*Data in this exercise:*
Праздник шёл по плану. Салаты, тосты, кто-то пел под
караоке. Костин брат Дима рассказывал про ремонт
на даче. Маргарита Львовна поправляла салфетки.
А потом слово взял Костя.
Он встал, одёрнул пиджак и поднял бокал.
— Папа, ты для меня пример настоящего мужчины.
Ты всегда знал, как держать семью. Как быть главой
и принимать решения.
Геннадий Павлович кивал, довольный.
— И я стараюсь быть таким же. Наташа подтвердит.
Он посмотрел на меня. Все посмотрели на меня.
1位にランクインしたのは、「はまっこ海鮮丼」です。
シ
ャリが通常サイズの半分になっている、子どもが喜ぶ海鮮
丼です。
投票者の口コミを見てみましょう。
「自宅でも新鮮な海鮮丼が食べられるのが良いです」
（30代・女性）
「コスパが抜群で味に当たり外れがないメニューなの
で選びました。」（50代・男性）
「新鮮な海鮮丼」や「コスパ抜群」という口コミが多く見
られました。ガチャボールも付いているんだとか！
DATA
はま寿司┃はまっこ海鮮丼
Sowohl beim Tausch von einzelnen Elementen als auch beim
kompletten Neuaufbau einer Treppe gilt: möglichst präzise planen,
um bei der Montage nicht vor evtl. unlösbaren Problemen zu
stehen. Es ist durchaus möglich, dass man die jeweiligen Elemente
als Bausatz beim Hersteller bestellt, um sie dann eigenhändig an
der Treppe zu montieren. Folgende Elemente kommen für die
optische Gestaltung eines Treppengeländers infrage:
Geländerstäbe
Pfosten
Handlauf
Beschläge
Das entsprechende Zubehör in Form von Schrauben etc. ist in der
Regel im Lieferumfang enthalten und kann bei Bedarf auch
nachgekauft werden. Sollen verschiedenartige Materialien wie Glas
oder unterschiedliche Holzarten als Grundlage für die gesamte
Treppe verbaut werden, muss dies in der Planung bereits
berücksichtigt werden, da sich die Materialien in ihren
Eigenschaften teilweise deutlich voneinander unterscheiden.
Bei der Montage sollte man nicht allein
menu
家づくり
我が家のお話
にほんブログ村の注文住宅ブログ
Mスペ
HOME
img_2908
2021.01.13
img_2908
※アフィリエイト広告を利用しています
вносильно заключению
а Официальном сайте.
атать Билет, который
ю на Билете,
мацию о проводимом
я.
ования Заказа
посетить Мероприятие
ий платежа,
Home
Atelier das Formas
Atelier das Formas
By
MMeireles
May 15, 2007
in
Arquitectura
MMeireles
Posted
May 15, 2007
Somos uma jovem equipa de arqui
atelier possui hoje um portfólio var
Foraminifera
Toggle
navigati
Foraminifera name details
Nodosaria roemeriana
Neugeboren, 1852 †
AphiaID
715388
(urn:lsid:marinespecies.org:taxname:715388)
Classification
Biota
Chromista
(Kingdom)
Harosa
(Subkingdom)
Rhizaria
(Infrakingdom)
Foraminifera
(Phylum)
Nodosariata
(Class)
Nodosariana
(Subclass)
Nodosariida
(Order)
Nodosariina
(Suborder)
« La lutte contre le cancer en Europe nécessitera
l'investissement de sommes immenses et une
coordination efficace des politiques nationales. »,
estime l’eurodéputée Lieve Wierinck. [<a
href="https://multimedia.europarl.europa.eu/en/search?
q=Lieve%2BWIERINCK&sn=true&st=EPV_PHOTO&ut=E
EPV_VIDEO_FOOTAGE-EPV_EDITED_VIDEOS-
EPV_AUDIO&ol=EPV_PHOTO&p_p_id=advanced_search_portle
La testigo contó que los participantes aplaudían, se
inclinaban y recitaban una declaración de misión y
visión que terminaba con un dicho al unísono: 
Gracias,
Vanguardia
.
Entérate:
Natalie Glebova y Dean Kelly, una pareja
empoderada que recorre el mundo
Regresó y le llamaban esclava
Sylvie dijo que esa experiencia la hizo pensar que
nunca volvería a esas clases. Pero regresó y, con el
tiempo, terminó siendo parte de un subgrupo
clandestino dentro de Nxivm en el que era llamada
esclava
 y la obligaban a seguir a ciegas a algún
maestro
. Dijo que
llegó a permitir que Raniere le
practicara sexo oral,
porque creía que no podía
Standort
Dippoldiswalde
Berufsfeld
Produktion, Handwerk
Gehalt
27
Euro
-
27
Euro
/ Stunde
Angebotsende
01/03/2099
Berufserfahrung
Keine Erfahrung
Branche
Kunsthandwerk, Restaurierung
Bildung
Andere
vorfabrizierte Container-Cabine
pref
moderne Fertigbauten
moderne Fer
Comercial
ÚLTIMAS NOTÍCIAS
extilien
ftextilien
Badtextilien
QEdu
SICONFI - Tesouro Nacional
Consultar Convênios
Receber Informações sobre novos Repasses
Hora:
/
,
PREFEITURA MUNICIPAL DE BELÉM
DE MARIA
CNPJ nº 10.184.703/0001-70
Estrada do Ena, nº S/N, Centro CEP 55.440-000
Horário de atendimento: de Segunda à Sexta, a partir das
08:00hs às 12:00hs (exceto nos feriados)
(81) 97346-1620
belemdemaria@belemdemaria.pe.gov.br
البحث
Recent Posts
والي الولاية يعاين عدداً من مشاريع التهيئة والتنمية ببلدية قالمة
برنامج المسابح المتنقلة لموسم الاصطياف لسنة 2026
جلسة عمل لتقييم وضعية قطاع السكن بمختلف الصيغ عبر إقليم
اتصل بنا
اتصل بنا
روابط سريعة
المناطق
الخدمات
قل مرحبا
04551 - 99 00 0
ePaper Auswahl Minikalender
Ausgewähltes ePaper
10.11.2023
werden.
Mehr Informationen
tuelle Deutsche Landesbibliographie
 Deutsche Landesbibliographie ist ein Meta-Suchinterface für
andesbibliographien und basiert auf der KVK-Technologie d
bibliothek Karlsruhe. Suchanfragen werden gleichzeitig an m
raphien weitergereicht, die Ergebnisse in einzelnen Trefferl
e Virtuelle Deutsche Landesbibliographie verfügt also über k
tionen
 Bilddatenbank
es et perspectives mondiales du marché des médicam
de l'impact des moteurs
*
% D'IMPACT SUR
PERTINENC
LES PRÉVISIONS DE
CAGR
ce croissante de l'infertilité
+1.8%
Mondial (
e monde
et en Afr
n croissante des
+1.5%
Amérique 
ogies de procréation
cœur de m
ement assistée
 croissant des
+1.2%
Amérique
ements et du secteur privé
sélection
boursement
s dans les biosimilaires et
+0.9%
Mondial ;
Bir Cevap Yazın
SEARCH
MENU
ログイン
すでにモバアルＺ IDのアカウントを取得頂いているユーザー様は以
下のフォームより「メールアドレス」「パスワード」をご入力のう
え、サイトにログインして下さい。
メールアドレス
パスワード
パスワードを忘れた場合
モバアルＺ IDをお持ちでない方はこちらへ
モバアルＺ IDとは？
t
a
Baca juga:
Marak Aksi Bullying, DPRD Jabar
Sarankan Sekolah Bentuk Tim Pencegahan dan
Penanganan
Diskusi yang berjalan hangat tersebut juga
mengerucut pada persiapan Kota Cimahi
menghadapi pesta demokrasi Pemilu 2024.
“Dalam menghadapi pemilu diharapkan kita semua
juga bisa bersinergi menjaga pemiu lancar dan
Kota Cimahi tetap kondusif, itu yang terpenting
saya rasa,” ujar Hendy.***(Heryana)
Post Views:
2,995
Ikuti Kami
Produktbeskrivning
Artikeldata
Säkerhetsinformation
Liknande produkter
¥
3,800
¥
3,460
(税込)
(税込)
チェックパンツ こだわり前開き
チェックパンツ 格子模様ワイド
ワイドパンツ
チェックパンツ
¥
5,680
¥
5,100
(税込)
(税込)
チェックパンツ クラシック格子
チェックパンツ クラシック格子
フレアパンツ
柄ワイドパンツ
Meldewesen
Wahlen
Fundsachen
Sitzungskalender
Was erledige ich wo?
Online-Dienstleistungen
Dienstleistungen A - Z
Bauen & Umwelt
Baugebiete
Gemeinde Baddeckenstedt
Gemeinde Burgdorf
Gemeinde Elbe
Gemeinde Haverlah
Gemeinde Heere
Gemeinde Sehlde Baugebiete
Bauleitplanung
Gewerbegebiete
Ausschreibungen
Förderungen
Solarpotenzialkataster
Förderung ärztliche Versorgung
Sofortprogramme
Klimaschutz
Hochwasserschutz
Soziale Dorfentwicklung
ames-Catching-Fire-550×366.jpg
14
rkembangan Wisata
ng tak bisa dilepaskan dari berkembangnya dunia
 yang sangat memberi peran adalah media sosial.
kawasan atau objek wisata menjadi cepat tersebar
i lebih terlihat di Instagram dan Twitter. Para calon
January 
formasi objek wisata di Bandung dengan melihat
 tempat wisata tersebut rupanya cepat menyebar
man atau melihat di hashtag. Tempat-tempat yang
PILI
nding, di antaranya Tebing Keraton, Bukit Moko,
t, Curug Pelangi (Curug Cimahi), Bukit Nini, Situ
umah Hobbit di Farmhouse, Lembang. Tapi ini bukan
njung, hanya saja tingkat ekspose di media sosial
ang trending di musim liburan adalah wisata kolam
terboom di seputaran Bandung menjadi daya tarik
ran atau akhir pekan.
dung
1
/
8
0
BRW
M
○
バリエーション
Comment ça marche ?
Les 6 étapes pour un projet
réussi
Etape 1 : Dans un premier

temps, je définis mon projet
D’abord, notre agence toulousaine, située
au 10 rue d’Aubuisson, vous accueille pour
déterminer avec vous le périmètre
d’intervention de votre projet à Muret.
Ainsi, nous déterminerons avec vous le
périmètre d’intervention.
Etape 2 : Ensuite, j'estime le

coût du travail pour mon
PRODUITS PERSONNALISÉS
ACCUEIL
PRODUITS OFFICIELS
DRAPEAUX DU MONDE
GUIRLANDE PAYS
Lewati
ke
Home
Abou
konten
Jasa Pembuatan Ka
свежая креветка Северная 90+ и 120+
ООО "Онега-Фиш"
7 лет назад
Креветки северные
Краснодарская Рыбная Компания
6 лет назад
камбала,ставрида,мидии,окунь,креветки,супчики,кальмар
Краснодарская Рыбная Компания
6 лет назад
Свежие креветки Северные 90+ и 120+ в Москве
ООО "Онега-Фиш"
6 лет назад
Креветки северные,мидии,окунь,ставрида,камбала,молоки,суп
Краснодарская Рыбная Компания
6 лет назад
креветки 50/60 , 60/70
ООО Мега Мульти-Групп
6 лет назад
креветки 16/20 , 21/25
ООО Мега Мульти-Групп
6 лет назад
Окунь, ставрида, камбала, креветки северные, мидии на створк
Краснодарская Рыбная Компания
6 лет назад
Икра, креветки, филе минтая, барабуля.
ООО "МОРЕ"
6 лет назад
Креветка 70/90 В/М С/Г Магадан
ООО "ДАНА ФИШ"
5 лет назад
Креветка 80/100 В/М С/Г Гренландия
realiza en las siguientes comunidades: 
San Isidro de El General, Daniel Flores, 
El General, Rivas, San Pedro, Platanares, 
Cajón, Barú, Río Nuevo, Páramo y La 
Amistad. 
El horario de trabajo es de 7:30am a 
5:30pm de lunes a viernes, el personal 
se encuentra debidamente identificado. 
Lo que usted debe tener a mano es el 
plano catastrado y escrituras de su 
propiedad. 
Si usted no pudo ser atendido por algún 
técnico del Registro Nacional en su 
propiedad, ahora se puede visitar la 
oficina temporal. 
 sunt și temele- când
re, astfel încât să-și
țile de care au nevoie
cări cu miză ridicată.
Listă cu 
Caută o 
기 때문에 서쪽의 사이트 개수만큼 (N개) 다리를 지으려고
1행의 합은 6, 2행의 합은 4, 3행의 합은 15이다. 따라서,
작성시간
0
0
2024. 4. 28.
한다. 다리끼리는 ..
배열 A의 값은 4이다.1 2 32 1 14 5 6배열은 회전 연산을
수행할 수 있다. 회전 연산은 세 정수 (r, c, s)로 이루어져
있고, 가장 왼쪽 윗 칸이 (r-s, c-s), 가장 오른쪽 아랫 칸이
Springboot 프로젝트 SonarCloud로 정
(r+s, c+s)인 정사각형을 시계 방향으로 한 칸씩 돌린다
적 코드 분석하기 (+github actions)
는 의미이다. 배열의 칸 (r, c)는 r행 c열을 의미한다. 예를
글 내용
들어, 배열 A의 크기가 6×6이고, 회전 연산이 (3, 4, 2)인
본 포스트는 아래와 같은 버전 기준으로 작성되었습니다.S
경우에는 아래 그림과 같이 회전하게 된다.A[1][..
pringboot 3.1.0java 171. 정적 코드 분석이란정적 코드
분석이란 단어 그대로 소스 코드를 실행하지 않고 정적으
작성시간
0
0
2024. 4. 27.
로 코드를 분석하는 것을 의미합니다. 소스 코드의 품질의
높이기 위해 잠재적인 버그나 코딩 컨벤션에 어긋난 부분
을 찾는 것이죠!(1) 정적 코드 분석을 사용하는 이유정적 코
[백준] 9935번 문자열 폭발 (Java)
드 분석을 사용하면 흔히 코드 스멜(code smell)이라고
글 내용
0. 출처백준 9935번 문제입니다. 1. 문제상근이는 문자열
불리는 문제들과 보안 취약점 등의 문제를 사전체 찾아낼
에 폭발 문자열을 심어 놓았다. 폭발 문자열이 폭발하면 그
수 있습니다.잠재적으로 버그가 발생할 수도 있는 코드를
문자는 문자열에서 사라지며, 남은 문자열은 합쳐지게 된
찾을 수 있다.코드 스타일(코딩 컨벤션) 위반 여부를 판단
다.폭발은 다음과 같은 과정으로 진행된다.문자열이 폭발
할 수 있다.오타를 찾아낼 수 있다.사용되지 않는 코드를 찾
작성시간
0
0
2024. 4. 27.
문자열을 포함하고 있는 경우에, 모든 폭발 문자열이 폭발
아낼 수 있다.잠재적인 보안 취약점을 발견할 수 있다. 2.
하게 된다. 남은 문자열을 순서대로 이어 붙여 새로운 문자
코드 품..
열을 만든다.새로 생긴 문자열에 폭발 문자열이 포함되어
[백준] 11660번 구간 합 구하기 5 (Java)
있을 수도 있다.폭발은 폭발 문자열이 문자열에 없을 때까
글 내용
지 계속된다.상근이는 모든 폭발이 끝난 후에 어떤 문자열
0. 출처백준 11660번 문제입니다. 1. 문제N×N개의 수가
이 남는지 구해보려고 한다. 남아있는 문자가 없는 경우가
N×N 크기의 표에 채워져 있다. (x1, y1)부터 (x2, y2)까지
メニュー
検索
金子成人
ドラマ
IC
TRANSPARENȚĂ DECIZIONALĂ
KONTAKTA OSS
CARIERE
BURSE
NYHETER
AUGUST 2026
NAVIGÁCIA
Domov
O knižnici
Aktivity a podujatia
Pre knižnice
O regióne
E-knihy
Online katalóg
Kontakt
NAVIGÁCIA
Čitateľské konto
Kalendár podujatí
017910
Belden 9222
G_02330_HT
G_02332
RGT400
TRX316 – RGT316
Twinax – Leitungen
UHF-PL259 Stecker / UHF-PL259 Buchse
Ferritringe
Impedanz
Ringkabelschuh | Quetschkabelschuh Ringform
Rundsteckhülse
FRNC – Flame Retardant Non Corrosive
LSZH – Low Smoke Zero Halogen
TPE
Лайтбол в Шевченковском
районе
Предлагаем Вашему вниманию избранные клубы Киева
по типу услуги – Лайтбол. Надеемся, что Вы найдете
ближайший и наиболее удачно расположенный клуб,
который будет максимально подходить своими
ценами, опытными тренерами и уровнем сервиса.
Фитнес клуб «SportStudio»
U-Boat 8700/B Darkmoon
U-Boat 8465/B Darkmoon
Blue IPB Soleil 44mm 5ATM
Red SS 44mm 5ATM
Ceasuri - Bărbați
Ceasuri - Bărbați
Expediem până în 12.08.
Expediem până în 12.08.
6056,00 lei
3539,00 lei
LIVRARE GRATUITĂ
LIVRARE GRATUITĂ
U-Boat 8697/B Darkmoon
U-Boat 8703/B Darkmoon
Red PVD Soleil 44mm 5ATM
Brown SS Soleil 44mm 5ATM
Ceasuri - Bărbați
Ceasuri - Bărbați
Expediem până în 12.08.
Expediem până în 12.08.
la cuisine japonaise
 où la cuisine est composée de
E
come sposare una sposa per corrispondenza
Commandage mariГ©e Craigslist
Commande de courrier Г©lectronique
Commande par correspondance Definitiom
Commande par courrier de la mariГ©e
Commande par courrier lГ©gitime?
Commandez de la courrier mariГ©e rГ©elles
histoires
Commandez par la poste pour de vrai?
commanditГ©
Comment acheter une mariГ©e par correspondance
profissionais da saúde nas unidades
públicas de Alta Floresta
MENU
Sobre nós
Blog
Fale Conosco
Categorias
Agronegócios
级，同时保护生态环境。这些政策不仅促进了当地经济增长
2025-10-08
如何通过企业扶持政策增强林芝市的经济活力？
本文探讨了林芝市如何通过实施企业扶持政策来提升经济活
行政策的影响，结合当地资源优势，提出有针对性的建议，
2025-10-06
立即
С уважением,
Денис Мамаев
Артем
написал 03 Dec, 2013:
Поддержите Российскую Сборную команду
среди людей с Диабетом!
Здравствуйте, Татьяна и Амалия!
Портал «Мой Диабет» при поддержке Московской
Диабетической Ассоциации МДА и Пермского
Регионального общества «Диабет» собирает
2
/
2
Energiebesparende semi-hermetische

*Problem to work on:* From the records above, copy every line that includes the word "문제입니다".

*Answer box:*
0. 출처백준 9935번 문제입니다. 1. 문제상근이는 문자열
0. 출처백준 11660번 문제입니다. 1. 문제N×N개의 수가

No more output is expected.